Either put up or shut up. Perhaps when he's found some moral backbone, he will consider having a proper grown up go.

What next? Some strange Brown bear stuff in the woods?

Just what is the point all this palaver? Clearly both believe voters are interested in all the clap-trap.

Both are pushing the new mantra that the economy might come out of recession far sooner than some dull economist expected. The only weapon left in the depleted armoury of spin. A hollow strategy to rebuild Brown's battered reputation and try to give the rotting brand some new found street cred.

At a stroke it shows them up. Totally out of touch with the real world and real people who are worried sick about rising unemployment and making ends meet.

As James Forsyth points out over at the Spectator, apart from this line on the economy, there is little domestic policy message in either interview.

The Tory 'cuts' v New Labour 'invest' line didn't work after all that Brown sauce was exposed as a lie.

So it's left to the only hope left, the economy.

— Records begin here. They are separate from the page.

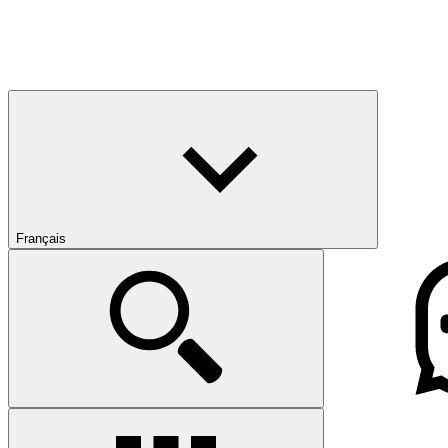
Français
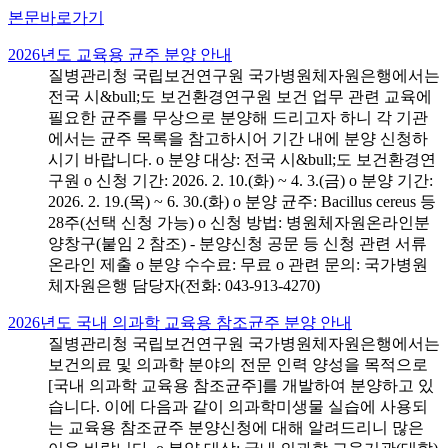
본문바로가기
2026년도 교육용 균주 분양 안내
질병관리청 국립보건연구원 국가병원체자원은행에서는
전국 시&bull;도 보건환경연구원 보건 업무 관련 교육에
필요한 균주를 무상으로 분양해 드리고자 하니 각 기관
에서는 균주 목록을 참고하시어 기간 내에 분양 신청하
시기 바랍니다. o 분양 대상: 전국 시&bull;도 보건환경연
구원 o 신청 기간: 2026. 2. 10.(화) ~ 4. 3.(금) o 분양 기간:
2026. 2. 19.(목) ~ 6. 30.(화) o 분양 균주: Bacillus cereus 등
28주(선택 신청 가능) o 신청 방법: 병원체자원온라인분
양창구(붙임 2 참조) - 분양신청 공문 등 신청 관련 서류
온라인 제출 o 분양 수수료: 무료 o 관련 문의: 국가병원
체자원은행 담당자(전화: 043-913-4270)
2026년도 국내 의과학 교육용 참조균주 분양 안내
질병관리청 국립보건연구원 국가병원체자원은행에서는
보건의료 및 의과학 분야의 전문 인력 양성을 목적으로
[국내 의과학 교육용 참조균주]를 개발하여 분양하고 있
습니다. 이에 다음과 같이 의과학미생물 실습에 사용되
는 교육용 참조균주 분양신청에 대해 알려드리니 많은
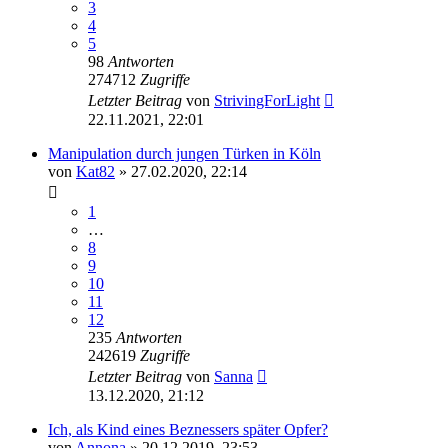
3
4
5
98
Antworten
274712
Zugriffe
Letzter Beitrag
von
StrivingForLight
22.11.2021, 22:01
Manipulation durch jungen Türken in Köln
von
Kat82
» 27.02.2020, 22:14
1
…
8
9
10
11
12
235
Antworten
242619
Zugriffe
Letzter Beitrag
von
Sanna
13.12.2020, 21:12
Ich, als Kind eines Beznessers später Opfer?
von
Annona
» 20.12.2019, 23:53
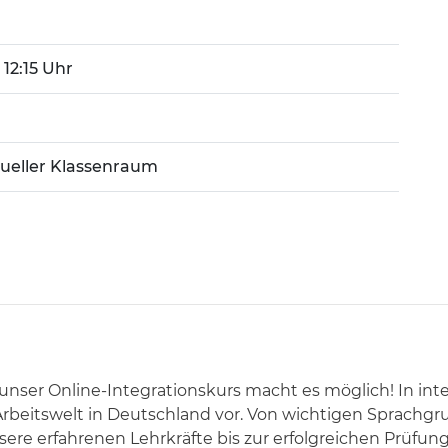
- 12:15 Uhr
tueller Klassenraum
 unser Online-Integrationskurs macht es möglich! In int
e Arbeitswelt in Deutschland vor. Von wichtigen Sprachg
re erfahrenen Lehrkräfte bis zur erfolgreichen Prüfung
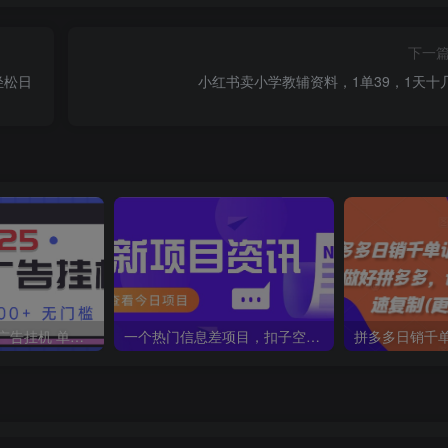
下一
轻松日
小红书卖小学教辅资料，1单39，1天十
2025最新全自动广告挂机 单机500+实操分享 小白可无脑操作
一个热门信息差项目，扣子空间邀请码无脑搬运，2小时赚300元。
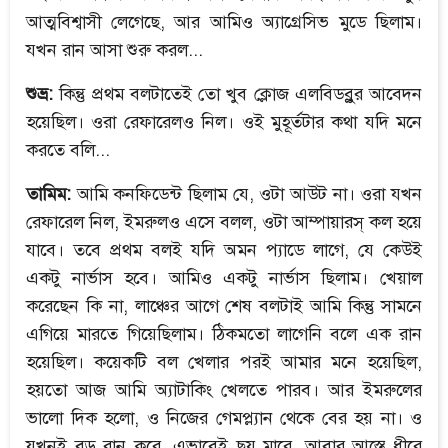
আত্মবিশ্বাসী লেগেছে, আর আমিও অ্যাগ্রেসিভ মুডে ছিলাম।
যখন রান আসা শুরু করল...
শুভ্র:
কিন্তু প্রথম বলটাতেই তো খুব ক্লোজ এলবিডব্লুর আবেদন
হয়েছিল। ওরা রেফারেলও নিল। ওই মুহূর্তটার কথা যদি মনে
করতে বলি...
তামিম:
আমি কনফিডেন্ট ছিলাম যে, ওটা আউট না। ওরা যখন
রেফারেল নিল, ইমরুলও এসে বলল, ওটা আম্পায়ারস্‌ কল হয়ে
যাবে। তবে প্রথম বলই যদি অমন প্যাডে লাগে, যে কেউই
একটু নার্ভাস হবে। আমিও একটু নার্ভাস ছিলাম। খেয়াল
করেছেন কি না, লাঞ্চের আগে শেষ বলটাই আমি কিন্তু সামনে
এগিয়ে মারতে গিয়েছিলাম। ঠিকমতো লাগেনি বলে এক রান
হয়েছিল। কয়েকটি বল খেলার পরই আমার মনে হয়েছিল,
হয়তো আজ আমি অ্যাটাকিং খেলতে পারব। আর ইমরুলের
ভালো দিক হলো, ও নিজের গেমপ্ল্যান থেকে বের হয় না। ও
যখনই বড় রান করে, এভাবেই ছয় মারে, আবার আস্তে ধীরে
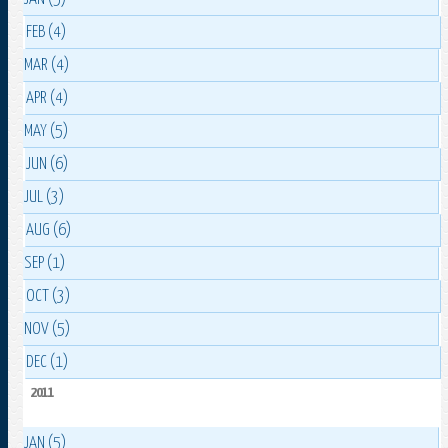
FEB (4)
MAR (4)
APR (4)
MAY (5)
JUN (6)
JUL (3)
AUG (6)
SEP (1)
OCT (3)
NOV (5)
DEC (1)
2011
JAN (5)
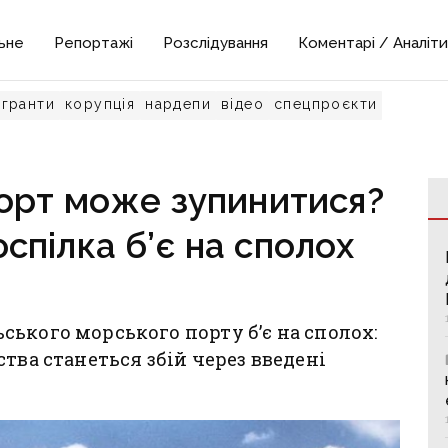
ьне
Репортажі
Розслідування
Коментарі / Аналіти
гранти
корупція
нардепи
відео
спецпроєкти
орт може зупинитися?
пілка б’є на сполох
ького морського порту б’є на сполох:
тва станеться збій через введені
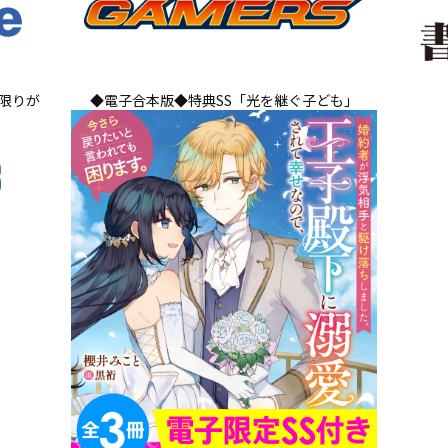
限りが
◆電子合本版◆特典SS「光を継ぐ子ども」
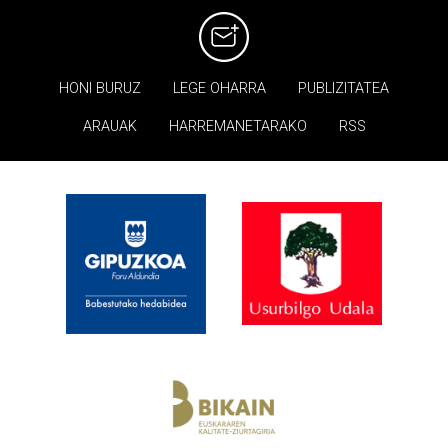
HONI BURUZ
LEGE OHARRA
PUBLIZITATEA
ARAUAK
HARREMANETARAKO
RSS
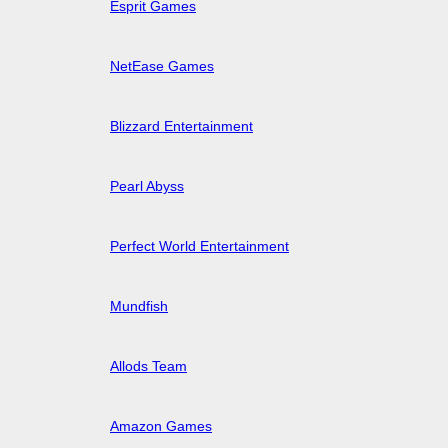
Esprit Games
NetEase Games
Blizzard Entertainment
Pearl Abyss
Perfect World Entertainment
Mundfish
Allods Team
Amazon Games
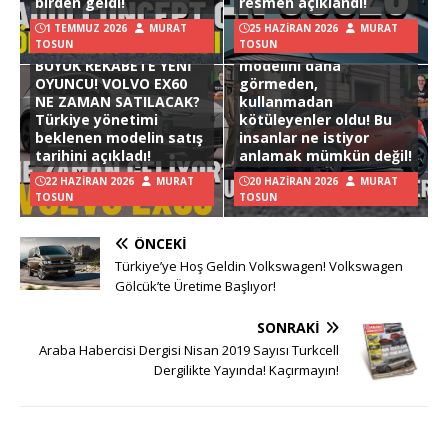
birden geldi!
resmen açıklandı!
1 TEMMUZ 2026
MURAT
25 HAZIRAN 2026
MURAT
TOSUN
TOSUN
Hyundai Ioniq 3
BÜYÜK REKABETE YENİ
modelini daha
OYUNCU! VOLVO EX60
görmeden,
NE ZAMAN SATILACAK?
kullanmadan
Türkiye yönetimi
kötüleyenler oldu! Bu
beklenen modelin satış
insanlar ne istiyor
tarihini açıkladı!
anlamak mümkün değil!
22 HAZIRAN 2026
MURAT
20 HAZIRAN 2026
MURAT
TOSUN
TOSUN
ÖNCEKI
Türkiye’ye Hoş Geldin Volkswagen! Volkswagen
Gölcük’te Üretime Başlıyor!
SONRAKI
Araba Habercisi Dergisi Nisan 2019 Sayısı Turkcell
Dergilikte Yayında! Kaçırmayın!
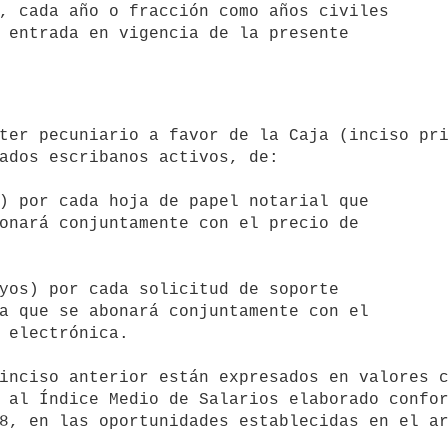
ados escribanos activos, de:

 al Índice Medio de Salarios elaborado confor
8, en las oportunidades establecidas en el ar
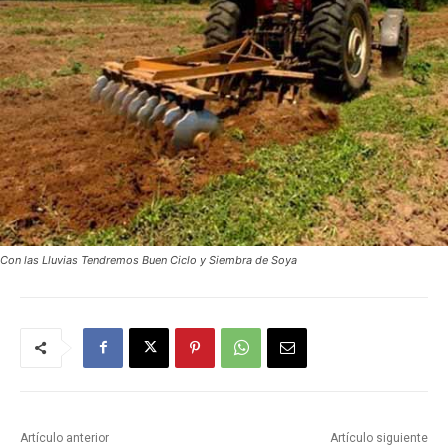
Con las Lluvias Tendremos Buen Ciclo y Siembra de Soya
Artículo anterior
Artículo siguiente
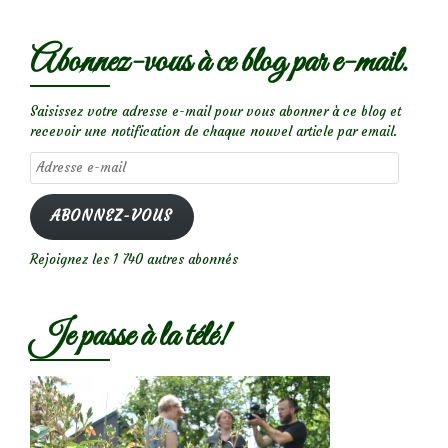
Abonnez-vous à ce blog par e-mail.
Saisissez votre adresse e-mail pour vous abonner à ce blog et
recevoir une notification de chaque nouvel article par email.
Adresse
e-
mail
ABONNEZ-VOUS
Rejoignez les 1 740 autres abonnés
Je passe à la télé!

Bring it on, dragged screaming from the depths of recession depression to cheer everyone up as Things Can Only Get Better with New Labour.

And all that hard on the high heels of Tears for Blears bleating on about how she was sorry for everything. Everything that is expect her expenses fiddle. Hazel: you now realise what everyone in Salford already knew. Your'e a sham.



The Orange Party made the point earlier that the Zzz-Team is sending voters to sleep. Now there's next week's Brown mini-me manifesto to look forward to.

All timed for the two up and coming by-elections in Norwich North and Glasgow North-East and a few nasty shocks in store at September's leaving Party.

Can the Labour Party ever wake up from its self-serving self inflicted insomnia? Waiting in the left-wings is an idea for a radial new manifesto from the Campaign Group.

Among the policies are: the restoration of trade union rights, more council houses, an end to public service privatisation, scrapping the Heathrow third runway, freezing and then abolishing student fees, scrapping Trident and ID cards and electoral reform.

For those in Brown Town, these are called policies.

Issues and a change of political direction that need to be debated and addressed. Policies from a true Labour manifesto which puts the frighteners up the bunch of saddos clinging on to their cushy jobs in a discredited New Labour brand with nothing better to do with their time than prop up themselves and bunkered Brown, boring the pants off voters with long-winded newspaper articles.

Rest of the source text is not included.